## Task statement
Where a line in the records below includes "essential", pull that line out.

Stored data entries
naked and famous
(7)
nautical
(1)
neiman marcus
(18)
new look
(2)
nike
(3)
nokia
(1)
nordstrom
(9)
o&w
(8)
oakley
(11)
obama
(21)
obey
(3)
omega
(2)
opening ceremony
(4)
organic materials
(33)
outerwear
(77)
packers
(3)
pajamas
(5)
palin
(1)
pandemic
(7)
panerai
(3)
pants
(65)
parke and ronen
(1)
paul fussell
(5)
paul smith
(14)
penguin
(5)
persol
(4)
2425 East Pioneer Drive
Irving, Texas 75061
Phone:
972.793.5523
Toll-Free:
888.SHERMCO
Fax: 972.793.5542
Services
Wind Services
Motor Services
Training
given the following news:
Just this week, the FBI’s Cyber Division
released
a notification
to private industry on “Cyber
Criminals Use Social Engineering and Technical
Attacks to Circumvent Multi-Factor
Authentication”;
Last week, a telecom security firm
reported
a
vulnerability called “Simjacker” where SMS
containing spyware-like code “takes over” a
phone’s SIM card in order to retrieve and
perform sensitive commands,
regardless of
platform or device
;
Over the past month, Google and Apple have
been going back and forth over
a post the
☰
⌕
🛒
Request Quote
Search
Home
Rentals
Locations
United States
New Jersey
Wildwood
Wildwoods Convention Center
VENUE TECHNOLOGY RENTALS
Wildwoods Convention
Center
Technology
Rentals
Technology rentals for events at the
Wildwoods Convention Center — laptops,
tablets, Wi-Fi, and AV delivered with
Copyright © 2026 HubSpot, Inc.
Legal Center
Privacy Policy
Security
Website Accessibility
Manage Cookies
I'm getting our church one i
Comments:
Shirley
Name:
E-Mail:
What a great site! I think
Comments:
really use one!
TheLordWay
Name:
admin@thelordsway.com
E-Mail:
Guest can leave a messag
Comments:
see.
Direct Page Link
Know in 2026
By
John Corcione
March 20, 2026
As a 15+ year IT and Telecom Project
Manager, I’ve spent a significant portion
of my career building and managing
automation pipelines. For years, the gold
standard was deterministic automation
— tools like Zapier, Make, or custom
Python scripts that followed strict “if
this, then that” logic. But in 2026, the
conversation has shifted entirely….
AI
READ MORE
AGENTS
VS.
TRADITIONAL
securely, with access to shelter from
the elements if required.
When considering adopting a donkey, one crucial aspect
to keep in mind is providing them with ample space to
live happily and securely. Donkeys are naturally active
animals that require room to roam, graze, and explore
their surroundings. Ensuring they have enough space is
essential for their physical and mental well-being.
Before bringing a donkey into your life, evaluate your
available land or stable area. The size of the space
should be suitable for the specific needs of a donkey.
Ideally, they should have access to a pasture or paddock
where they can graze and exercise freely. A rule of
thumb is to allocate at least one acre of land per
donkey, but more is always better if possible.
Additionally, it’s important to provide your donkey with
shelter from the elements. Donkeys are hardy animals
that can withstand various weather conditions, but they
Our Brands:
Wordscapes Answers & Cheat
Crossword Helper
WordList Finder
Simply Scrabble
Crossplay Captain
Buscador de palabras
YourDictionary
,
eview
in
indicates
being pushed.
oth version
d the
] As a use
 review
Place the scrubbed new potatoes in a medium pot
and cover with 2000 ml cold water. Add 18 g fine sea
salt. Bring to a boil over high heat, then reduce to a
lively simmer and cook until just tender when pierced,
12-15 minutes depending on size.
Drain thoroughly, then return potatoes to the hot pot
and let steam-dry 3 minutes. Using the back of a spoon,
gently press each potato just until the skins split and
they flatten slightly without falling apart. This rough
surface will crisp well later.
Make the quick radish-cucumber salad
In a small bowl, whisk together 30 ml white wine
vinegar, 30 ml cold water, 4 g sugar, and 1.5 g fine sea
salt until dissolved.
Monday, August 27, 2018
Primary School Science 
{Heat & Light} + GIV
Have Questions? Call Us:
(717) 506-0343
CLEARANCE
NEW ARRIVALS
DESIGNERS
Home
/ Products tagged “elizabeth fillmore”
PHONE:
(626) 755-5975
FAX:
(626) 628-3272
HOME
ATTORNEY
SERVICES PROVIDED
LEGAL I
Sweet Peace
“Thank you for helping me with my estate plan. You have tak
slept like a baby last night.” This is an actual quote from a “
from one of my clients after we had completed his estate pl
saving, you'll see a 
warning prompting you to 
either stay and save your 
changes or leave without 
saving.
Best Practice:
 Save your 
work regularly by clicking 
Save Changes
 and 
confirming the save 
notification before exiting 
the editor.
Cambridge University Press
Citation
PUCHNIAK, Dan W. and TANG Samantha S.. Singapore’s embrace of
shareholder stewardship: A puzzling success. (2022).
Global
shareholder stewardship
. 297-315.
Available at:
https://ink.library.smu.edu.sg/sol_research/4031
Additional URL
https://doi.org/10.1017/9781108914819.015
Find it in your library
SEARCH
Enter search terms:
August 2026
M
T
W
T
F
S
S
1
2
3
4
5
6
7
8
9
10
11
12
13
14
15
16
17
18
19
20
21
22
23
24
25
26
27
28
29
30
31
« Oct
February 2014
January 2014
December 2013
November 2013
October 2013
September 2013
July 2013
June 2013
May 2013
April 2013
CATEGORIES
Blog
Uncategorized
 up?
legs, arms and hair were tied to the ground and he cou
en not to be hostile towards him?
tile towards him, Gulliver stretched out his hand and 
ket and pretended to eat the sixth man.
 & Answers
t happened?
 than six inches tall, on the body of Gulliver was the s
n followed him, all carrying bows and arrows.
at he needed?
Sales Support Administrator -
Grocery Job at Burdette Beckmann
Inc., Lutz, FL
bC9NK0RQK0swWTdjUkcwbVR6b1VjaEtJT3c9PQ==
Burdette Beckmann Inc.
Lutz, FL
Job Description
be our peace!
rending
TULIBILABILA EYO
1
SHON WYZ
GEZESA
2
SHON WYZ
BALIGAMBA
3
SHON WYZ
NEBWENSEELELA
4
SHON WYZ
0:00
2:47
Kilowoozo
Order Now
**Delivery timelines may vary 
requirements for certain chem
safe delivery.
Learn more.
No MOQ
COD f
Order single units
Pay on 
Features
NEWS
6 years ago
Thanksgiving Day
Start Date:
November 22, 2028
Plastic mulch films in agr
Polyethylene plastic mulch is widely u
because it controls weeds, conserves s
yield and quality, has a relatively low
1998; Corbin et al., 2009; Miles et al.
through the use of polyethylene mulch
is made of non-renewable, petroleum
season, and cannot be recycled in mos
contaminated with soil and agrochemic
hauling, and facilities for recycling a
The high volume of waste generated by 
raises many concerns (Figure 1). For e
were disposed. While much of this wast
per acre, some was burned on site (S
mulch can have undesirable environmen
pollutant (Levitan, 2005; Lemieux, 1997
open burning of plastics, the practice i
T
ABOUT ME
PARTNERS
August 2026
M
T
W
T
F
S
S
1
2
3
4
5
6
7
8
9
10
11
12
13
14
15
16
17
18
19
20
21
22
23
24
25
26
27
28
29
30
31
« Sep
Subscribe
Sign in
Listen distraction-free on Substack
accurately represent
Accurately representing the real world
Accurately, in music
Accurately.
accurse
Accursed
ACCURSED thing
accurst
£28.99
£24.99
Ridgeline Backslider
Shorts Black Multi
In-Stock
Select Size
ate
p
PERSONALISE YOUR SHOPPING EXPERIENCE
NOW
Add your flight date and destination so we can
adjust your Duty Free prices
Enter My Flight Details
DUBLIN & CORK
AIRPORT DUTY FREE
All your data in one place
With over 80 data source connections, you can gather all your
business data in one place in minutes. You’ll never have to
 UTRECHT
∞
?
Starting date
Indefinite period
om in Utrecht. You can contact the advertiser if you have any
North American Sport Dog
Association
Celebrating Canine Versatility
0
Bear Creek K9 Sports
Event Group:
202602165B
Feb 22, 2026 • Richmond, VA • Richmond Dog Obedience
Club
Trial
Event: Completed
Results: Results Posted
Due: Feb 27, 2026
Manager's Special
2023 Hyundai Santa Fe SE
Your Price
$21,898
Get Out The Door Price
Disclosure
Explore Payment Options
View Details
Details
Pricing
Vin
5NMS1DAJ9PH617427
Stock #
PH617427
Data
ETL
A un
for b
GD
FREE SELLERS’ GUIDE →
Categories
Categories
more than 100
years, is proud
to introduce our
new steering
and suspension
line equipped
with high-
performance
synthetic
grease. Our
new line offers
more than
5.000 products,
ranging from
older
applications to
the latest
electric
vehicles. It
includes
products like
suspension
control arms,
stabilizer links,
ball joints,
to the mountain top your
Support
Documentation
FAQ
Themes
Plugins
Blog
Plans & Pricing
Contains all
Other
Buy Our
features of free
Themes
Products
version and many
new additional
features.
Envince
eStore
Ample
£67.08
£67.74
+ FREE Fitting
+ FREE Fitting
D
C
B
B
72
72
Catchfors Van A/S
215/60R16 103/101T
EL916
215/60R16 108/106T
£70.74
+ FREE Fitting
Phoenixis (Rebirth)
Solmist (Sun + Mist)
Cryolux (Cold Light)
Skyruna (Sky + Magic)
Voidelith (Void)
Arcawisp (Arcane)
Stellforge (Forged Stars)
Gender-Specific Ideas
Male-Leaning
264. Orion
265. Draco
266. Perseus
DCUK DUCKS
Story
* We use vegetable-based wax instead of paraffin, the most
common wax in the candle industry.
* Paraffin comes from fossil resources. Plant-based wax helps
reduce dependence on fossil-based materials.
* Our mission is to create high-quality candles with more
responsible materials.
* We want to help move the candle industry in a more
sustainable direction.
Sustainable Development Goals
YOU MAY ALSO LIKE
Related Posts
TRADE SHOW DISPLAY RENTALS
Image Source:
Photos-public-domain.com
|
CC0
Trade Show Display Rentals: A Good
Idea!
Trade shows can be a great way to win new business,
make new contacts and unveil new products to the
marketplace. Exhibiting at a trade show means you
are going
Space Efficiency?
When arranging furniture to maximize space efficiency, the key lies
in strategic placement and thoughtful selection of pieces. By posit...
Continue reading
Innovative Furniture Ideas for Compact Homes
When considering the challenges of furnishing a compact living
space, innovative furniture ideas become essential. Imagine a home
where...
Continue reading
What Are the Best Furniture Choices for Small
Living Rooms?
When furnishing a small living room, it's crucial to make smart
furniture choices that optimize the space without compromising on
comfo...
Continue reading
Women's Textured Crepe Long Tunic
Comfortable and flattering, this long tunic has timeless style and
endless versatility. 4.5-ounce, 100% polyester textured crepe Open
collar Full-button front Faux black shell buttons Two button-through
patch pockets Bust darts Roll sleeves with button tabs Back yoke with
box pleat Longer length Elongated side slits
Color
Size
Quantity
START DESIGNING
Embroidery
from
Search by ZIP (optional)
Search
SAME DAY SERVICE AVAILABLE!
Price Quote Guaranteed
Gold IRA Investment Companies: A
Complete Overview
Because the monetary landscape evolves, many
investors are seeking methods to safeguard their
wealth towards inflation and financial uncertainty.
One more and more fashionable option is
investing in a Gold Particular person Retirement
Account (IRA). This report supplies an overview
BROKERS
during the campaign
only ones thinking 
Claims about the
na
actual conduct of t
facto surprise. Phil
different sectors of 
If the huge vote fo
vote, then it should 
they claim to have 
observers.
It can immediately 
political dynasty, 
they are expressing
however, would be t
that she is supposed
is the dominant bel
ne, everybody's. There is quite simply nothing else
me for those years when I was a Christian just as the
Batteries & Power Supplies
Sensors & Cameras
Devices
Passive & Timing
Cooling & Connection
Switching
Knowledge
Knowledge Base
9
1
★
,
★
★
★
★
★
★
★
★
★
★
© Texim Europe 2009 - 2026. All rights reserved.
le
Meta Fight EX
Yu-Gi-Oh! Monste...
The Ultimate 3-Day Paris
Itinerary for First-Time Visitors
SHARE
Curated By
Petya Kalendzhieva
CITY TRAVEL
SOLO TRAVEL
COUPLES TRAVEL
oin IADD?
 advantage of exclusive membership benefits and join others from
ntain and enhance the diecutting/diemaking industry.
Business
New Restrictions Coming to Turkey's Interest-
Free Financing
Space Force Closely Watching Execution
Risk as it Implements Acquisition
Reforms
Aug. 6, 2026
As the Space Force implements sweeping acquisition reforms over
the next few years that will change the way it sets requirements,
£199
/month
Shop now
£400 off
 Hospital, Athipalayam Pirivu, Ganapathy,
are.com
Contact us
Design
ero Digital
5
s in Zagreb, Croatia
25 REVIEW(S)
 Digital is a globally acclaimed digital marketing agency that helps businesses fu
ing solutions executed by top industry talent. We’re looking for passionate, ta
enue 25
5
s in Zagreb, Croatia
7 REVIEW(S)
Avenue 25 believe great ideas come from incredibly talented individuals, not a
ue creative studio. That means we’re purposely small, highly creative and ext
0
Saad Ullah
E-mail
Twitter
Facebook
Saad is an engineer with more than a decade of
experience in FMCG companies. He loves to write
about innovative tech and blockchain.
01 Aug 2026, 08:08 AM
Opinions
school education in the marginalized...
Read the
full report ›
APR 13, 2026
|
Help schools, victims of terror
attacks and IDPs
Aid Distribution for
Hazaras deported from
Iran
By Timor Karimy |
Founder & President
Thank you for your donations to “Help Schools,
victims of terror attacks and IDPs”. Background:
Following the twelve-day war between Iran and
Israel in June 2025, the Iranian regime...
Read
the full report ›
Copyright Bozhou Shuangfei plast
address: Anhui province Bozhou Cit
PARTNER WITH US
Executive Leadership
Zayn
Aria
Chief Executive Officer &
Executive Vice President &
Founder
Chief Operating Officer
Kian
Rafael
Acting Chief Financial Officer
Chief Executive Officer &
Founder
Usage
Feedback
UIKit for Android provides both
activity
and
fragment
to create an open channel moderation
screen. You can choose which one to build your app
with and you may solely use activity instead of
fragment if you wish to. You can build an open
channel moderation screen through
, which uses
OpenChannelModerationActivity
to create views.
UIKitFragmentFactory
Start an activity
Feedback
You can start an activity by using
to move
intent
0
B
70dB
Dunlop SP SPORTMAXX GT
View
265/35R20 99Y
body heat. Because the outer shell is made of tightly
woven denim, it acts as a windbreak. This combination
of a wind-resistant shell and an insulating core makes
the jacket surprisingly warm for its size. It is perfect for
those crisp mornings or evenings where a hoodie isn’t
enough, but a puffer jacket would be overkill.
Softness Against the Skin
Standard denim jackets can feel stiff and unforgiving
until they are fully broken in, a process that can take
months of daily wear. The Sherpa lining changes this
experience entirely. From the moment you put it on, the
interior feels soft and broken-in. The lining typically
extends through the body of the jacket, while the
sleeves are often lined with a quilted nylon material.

## Response to this task
essential for their physical and mental well-being.
space, innovative furniture ideas become essential. Imagine a home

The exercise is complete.